What a hard, sad, mixed-up time for our city. My heart breaks for so many in our community whose homes, neighborhoods, and favorite local places were devastated in the tornadoes this week. And yet... I swell with pride when I witness the ways neighbors are showing up for one another. Life often delivers both beauty and chaos together.

Dear Nashville, 

What a hard, sad, mixed-up time for our city. My heart breaks for so many in our community whose homes, neighborhoods, and favorite local places were devastated in the tornadoes this week. And yet... I swell with pride when I witness the ways neighbors are showing up for one another. Life often delivers both beauty and chaos together. I do not understand why life unfolds this way, but stand in awe of the hope and love and connections that emerge when unexpected loss rips through our community.

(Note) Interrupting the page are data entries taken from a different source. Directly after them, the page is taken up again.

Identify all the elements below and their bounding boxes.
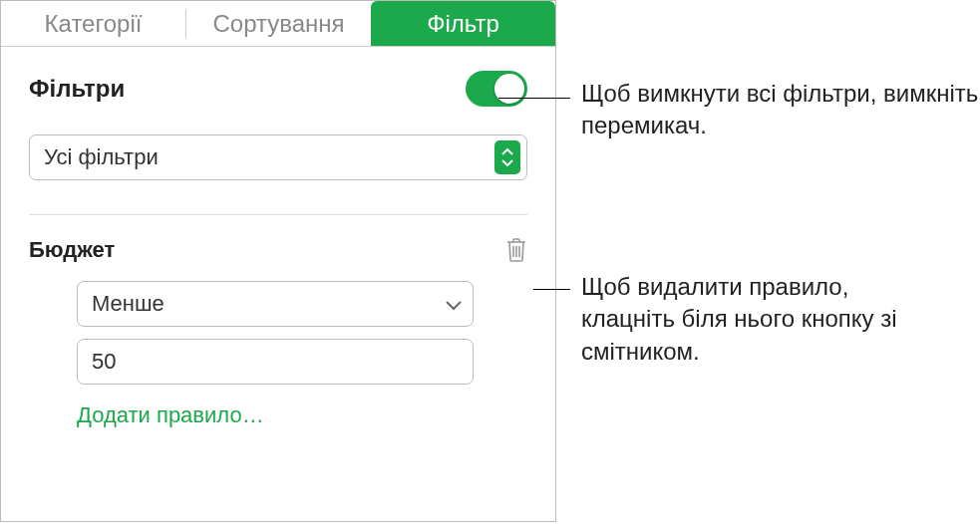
add-rule-button[interactable]: Додати правило… — [77, 402, 264, 428]
operator-select[interactable]: Менше — [77, 281, 474, 327]
callout-trash: Щоб видалити правило, клацніть біля ньог… — [581, 271, 940, 368]
callout-line-toggle — [498, 98, 570, 99]
filters-toggle[interactable] — [466, 71, 527, 107]
section-divider — [29, 214, 527, 215]
tab-sort-label: Сортування — [212, 10, 344, 38]
filter-panel: Категорії Сортування Фільтр Фільтри Усі … — [0, 0, 556, 522]
callout-line-trash — [533, 289, 570, 290]
rule-column-name: Бюджет — [29, 237, 115, 263]
operator-label: Менше — [92, 291, 164, 317]
rule-header: Бюджет — [29, 237, 527, 263]
filters-header-row: Фільтри — [29, 71, 527, 107]
tab-filter-label: Фільтр — [427, 10, 499, 38]
filters-title: Фільтри — [29, 75, 125, 103]
filters-section: Фільтри Усі фільтри Бюджет — [1, 47, 555, 428]
trash-icon — [505, 237, 527, 263]
updown-icon — [494, 140, 520, 174]
tab-categories[interactable]: Категорії — [1, 1, 185, 46]
chevron-down-icon — [445, 291, 463, 317]
tab-sort[interactable]: Сортування — [186, 1, 371, 46]
tab-bar: Категорії Сортування Фільтр — [1, 1, 555, 47]
rule-body: Менше Додати правило… — [29, 281, 527, 428]
filter-scope-select[interactable]: Усі фільтри — [29, 134, 527, 180]
filter-scope-label: Усі фільтри — [44, 144, 159, 170]
delete-rule-button[interactable] — [505, 237, 527, 263]
callout-toggle: Щоб вимкнути всі фільтри, вимкніть перем… — [581, 78, 980, 142]
toggle-knob — [494, 74, 524, 104]
tab-filter[interactable]: Фільтр — [371, 1, 555, 46]
value-input[interactable] — [77, 339, 474, 385]
tab-categories-label: Категорії — [45, 10, 143, 38]
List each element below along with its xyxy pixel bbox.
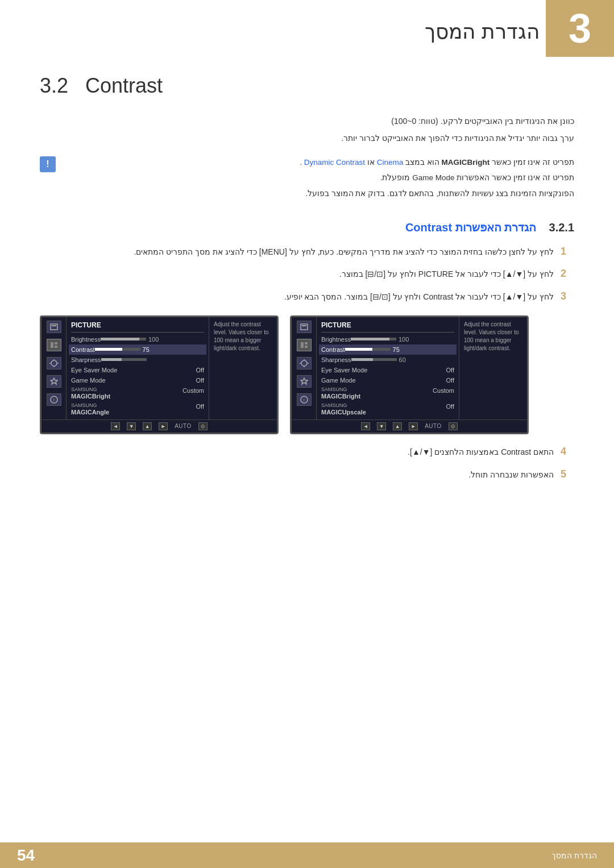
sidebar-icon-r2-selected [297, 339, 312, 351]
note-line-2: תפריט זה אינו זמין כאשר האפשרות Game Mod… [61, 172, 574, 184]
menu-row-magicbright-right: SAMSUNGMAGICBright Custom [321, 385, 454, 401]
step-2: 2 לחץ על [▼/▲] כדי לעבור אל PICTURE ולחץ… [40, 268, 574, 281]
sidebar-icon-1 [47, 321, 61, 333]
step-3: 3 לחץ על [▼/▲] כדי לעבור אל Contrast ולח… [40, 290, 574, 304]
note-line-3: הפונקציות הזמינות בצג עשויות להשתנות, בה… [61, 188, 574, 200]
menu-row-gamemode-right: Game Mode Off [321, 375, 454, 385]
svg-rect-16 [305, 342, 308, 344]
svg-rect-14 [302, 325, 306, 326]
btn-down-r: ▼ [377, 422, 386, 430]
sidebar-icon-r1 [297, 321, 312, 333]
note-line-1: תפריט זה אינו זמין כאשר MAGICBright הוא … [61, 156, 574, 169]
svg-rect-4 [55, 346, 57, 348]
subsection-name: הגדרת האפשרות Contrast [405, 221, 536, 234]
monitor-right: i PICTURE Brightness 100 Contrast [290, 315, 529, 434]
sidebar-icon-4 [47, 375, 61, 388]
description-1: כוונן את הניגודיות בין האובייקטים לרקע. … [40, 115, 574, 127]
menu-row-brightness-left: Brightness 100 [71, 334, 204, 344]
svg-text:i: i [304, 397, 305, 402]
menu-row-eyesaver-right: Eye Saver Mode Off [321, 365, 454, 375]
menu-row-magicupscale-right: SAMSUNGMAGICUpscale Off [321, 401, 454, 417]
svg-rect-17 [305, 346, 308, 348]
btn-up: ▲ [143, 422, 152, 430]
btn-left-r: ◄ [361, 422, 370, 430]
step-number-5: 5 [561, 468, 574, 480]
sidebar-icon-r4 [297, 375, 312, 388]
note-box: תפריט זה אינו זמין כאשר MAGICBright הוא … [40, 156, 574, 203]
note-icon: ! [40, 156, 56, 172]
svg-rect-15 [301, 342, 304, 348]
menu-row-magicangle-left: SAMSUNGMAGICAngle Off [71, 401, 204, 417]
monitor-bottom-right: ◄ ▼ ▲ ► AUTO ⊙ [292, 420, 527, 433]
note-content: תפריט זה אינו זמין כאשר MAGICBright הוא … [61, 156, 574, 203]
step-4: 4 התאם Contrast באמצעות הלחצנים [▼/▲]. [40, 446, 574, 459]
dynamic-contrast-text: Dynamic Contrast [304, 158, 365, 167]
main-content: 3.2 Contrast כוונן את הניגודיות בין האוב… [0, 57, 614, 513]
monitor-sidebar-left: i [42, 317, 67, 420]
menu-row-gamemode-left: Game Mode Off [71, 375, 204, 385]
step-text-2: לחץ על [▼/▲] כדי לעבור אל PICTURE ולחץ ע… [339, 268, 554, 281]
subsection-number: 3.2.1 [549, 221, 574, 234]
monitor-left: i PICTURE Brightness 100 [40, 315, 279, 434]
step-1: 1 לחץ על לחצן כלשהו בחזית המוצר כדי להצי… [40, 246, 574, 259]
note-period: . [300, 158, 302, 167]
monitor-sidebar-right: i [292, 317, 317, 420]
chapter-box: 3 [546, 0, 614, 57]
svg-rect-3 [55, 342, 57, 344]
note-text-mid: הוא במצב [403, 158, 439, 167]
step-5: 5 האפשרות שנבחרה תוחל. [40, 468, 574, 482]
btn-down: ▼ [127, 422, 136, 430]
menu-row-contrast-right: Contrast 75 [319, 344, 457, 355]
cinema-text: Cinema [377, 158, 404, 167]
svg-point-5 [51, 360, 57, 366]
menu-row-contrast-left: Contrast 75 [69, 344, 206, 355]
magic-bright-brand: MAGICBright [441, 158, 489, 167]
sidebar-icon-r5: i [297, 393, 312, 406]
step-number-3: 3 [561, 290, 574, 302]
btn-left: ◄ [111, 422, 120, 430]
btn-power-r: ⊙ [449, 422, 458, 430]
footer-page-number: 54 [17, 846, 35, 865]
svg-marker-10 [51, 378, 57, 384]
svg-text:i: i [53, 397, 55, 402]
menu-row-eyesaver-left: Eye Saver Mode Off [71, 365, 204, 375]
svg-point-18 [301, 360, 307, 366]
sidebar-icon-5: i [47, 393, 61, 406]
sidebar-icon-3 [47, 357, 61, 369]
chapter-title: הגדרת המסך [425, 20, 540, 44]
chapter-number: 3 [569, 8, 591, 49]
subsection-title: 3.2.1 הגדרת האפשרות Contrast [40, 221, 574, 234]
auto-label: AUTO [175, 423, 192, 429]
svg-rect-2 [51, 342, 53, 348]
sidebar-icon-2-selected [47, 339, 61, 351]
menu-row-sharpness-right: Sharpness 60 [321, 355, 454, 365]
section-name: Contrast [85, 74, 163, 97]
btn-up-r: ▲ [393, 422, 402, 430]
menu-title-left: PICTURE [71, 319, 204, 333]
step-number-4: 4 [561, 446, 574, 458]
section-number: 3.2 [40, 74, 68, 97]
page-footer: 54 הגדרת המסך [0, 842, 614, 868]
monitor-inner-right: i PICTURE Brightness 100 Contrast [292, 317, 527, 420]
step-text-1: לחץ על לחצן כלשהו בחזית המוצר כדי להציג … [134, 246, 554, 259]
step-number-2: 2 [561, 268, 574, 280]
btn-power: ⊙ [198, 422, 208, 430]
svg-marker-23 [301, 378, 308, 384]
monitor-right-panel-right: Adjust the contrast level. Values closer… [459, 317, 527, 420]
svg-rect-1 [52, 325, 56, 326]
menu-title-right: PICTURE [321, 319, 454, 333]
monitor-inner-left: i PICTURE Brightness 100 [42, 317, 277, 420]
btn-right: ► [159, 422, 168, 430]
step-text-3: לחץ על [▼/▲] כדי לעבור אל Contrast ולחץ … [284, 290, 554, 304]
svg-rect-0 [51, 324, 57, 330]
monitor-bottom-left: ◄ ▼ ▲ ► AUTO ⊙ [42, 420, 277, 433]
menu-row-brightness-right: Brightness 100 [321, 334, 454, 344]
screenshots-container: i PICTURE Brightness 100 [40, 315, 574, 434]
sidebar-icon-r3 [297, 357, 312, 369]
auto-label-r: AUTO [425, 423, 442, 429]
monitor-menu-left: PICTURE Brightness 100 Contrast [67, 317, 209, 420]
footer-chapter-title: הגדרת המסך [551, 851, 597, 860]
note-text-after: או [365, 158, 375, 167]
monitor-menu-right: PICTURE Brightness 100 Contrast 75 [317, 317, 459, 420]
note-text-before: תפריט זה אינו זמין כאשר [489, 158, 574, 167]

As in other times when our city has found itself in the midst of an emergency (like the 2010 flood and the 2019 partial federal government shutdown), The Nashville Food Project is poised to respond. Our staff and vehicles have been on the streets today and yesterday sharing thousands of made-from-scratch meals to emergency shelters and neighborhood recovery hubs in North Nashville, East Nashville, and Donelson. We are listening to our partners and local emergency management services to coordinate and activate a sustained response effort that we expect to stretch long into the coming days and weeks. We will be keeping our social media and website up to date, so please check there for updates and specific ways to support and plug in. Scroll down for more.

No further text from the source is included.